Lobster pots (1880-1881). James McNeill Whistler (1834-1903 American), artist; Samuel Putnam Avery (1822-1904), collector. Twenty-six etchings. Image courtesy of the New York Public Library Digital Collections.

Briny and smiling, he stood
in the kitchen, pulled me over
to the pot, lifted the lid:
an odd insect with pomegranate-
seed eyes waved its feelers
like awkward chopsticks.
I pitied this fish-knight,
fully armored and fallen
into a boiling, iron bay.
As teenagers we poach lobster
after midnight to slip Gamies,
craft traps in the canyon,
smuggle them aboard our skiff,
bait chum and let them sink.
By dark we hoist stuffed
lobster pots up from the coves,
spider crabs, leopard sharks,
captives thrashing or side
-stepping across the deck, eels
slipping from traps like tongues
cut loose from a jaw.
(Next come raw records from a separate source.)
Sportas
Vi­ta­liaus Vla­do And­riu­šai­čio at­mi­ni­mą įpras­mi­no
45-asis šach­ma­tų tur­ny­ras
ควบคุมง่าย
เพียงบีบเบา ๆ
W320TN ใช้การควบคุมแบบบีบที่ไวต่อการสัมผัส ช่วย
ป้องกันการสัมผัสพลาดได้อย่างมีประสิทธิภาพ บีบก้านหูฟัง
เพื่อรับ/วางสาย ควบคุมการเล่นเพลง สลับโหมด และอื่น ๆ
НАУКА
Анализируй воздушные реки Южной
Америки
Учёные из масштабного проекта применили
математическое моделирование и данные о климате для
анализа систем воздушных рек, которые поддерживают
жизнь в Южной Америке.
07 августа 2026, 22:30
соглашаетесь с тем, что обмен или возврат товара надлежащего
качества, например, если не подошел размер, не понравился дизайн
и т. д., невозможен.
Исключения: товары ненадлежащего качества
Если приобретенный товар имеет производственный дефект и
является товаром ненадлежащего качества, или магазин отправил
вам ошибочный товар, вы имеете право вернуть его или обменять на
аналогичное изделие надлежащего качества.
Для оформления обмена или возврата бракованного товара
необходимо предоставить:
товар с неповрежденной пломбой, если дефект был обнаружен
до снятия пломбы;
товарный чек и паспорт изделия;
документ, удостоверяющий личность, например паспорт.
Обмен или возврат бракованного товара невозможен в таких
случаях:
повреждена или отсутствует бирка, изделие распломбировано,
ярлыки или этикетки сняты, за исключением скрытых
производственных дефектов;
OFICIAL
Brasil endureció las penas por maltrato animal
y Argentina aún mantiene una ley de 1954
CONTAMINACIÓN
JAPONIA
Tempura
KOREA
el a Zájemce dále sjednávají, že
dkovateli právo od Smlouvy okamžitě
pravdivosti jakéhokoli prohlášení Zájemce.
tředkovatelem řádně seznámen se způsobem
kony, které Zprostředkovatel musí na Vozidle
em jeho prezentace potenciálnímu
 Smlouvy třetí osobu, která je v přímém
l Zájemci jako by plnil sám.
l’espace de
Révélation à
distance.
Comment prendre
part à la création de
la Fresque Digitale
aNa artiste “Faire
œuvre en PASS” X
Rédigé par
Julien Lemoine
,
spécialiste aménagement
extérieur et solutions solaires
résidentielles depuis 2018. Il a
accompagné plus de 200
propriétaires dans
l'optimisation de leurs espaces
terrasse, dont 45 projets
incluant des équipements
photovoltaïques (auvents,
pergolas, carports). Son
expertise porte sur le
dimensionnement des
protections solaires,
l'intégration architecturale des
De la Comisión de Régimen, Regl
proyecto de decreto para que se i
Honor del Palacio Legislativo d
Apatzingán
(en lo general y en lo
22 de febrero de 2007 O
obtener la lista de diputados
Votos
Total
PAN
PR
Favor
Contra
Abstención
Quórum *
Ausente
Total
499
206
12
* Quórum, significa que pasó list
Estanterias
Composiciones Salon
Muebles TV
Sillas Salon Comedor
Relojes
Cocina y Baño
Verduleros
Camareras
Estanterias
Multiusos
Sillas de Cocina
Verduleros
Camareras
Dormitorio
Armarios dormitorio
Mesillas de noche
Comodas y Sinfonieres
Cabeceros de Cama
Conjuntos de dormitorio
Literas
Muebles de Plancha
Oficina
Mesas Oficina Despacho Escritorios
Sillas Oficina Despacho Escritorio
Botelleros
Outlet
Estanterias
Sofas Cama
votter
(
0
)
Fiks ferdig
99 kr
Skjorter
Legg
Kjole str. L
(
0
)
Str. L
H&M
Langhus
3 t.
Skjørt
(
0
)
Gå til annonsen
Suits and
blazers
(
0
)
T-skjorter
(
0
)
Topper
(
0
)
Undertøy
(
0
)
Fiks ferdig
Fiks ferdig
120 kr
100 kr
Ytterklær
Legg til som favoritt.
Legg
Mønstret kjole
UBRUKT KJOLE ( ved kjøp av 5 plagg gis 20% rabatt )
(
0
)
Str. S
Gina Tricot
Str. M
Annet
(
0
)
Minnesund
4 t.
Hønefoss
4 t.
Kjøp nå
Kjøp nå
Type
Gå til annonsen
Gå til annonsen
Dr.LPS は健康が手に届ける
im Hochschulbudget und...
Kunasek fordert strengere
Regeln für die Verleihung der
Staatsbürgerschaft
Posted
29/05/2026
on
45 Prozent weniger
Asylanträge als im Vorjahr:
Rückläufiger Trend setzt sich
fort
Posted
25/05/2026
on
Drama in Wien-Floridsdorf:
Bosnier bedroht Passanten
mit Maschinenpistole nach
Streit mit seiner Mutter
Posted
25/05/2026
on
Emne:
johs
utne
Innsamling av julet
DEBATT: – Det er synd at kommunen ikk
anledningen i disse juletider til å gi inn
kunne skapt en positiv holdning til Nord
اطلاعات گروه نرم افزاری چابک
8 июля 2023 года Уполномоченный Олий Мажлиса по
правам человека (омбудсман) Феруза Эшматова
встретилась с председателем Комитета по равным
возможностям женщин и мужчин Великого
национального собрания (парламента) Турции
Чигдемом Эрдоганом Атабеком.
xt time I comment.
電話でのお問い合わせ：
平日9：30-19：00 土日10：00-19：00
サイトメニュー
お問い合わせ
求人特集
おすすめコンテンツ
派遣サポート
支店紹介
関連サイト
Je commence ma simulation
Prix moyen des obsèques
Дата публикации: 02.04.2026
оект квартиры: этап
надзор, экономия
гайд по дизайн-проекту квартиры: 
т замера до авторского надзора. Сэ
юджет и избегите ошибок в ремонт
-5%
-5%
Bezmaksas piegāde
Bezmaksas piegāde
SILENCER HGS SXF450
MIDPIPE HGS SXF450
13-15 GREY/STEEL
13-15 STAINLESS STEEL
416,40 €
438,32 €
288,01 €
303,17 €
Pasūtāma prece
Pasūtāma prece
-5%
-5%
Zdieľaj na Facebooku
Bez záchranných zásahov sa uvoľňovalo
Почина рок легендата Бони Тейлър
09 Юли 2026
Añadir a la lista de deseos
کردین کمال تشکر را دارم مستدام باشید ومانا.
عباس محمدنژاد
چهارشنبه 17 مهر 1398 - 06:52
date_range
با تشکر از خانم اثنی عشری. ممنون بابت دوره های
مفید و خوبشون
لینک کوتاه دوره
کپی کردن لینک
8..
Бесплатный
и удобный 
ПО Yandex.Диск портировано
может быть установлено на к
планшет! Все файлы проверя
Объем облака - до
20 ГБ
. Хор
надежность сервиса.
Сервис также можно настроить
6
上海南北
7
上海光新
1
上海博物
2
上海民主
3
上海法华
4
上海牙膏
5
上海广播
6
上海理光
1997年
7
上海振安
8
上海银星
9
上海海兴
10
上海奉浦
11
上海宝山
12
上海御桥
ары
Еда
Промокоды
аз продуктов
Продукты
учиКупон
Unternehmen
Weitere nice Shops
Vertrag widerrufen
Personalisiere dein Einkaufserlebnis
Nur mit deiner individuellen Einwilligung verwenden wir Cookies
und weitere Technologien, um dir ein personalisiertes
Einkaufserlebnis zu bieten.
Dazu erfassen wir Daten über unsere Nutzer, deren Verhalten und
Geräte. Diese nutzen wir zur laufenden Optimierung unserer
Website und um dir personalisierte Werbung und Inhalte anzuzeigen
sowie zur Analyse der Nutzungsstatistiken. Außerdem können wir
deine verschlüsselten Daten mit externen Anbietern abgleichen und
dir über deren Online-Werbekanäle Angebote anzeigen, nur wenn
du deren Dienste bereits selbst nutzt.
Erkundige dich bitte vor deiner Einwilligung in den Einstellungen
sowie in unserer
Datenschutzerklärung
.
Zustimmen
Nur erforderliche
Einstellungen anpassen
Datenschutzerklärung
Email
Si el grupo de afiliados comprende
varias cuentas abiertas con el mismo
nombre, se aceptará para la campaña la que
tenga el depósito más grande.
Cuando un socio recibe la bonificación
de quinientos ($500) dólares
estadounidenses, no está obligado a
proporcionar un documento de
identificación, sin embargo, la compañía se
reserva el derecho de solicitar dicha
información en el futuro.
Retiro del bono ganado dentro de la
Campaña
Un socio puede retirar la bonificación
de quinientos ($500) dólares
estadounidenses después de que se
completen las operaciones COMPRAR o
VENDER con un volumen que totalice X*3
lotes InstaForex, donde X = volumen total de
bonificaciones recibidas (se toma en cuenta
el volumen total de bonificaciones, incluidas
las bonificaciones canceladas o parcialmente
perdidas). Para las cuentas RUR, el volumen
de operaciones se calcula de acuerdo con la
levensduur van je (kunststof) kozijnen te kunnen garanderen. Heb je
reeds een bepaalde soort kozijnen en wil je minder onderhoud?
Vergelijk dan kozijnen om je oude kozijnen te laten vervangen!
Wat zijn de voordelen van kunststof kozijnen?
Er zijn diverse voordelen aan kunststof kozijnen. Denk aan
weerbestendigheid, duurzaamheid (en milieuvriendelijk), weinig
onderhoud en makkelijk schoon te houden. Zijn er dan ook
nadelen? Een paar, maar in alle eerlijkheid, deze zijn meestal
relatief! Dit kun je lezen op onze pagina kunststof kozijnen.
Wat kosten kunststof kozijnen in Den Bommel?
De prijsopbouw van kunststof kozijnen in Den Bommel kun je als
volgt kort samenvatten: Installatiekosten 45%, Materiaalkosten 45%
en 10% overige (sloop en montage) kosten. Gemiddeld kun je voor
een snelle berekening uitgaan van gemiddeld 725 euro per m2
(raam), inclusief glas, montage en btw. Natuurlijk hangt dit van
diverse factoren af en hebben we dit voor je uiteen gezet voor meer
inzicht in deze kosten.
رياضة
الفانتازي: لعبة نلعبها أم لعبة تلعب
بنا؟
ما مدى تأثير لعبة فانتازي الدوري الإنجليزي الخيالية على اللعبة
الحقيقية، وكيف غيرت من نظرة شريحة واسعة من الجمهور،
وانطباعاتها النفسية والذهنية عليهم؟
Reaching
in for gold, we twist off tails,
count each one as cash
in town where we sell bugs
secretly to restaurants. We
eat like kings all summer:
lobster & steak, lobster & eggs,
our hands swollen and scarred,
our eyes tired and belying a double
life that might cage us.

Marc Malandra teaches at Biola University and lives in Brea, California.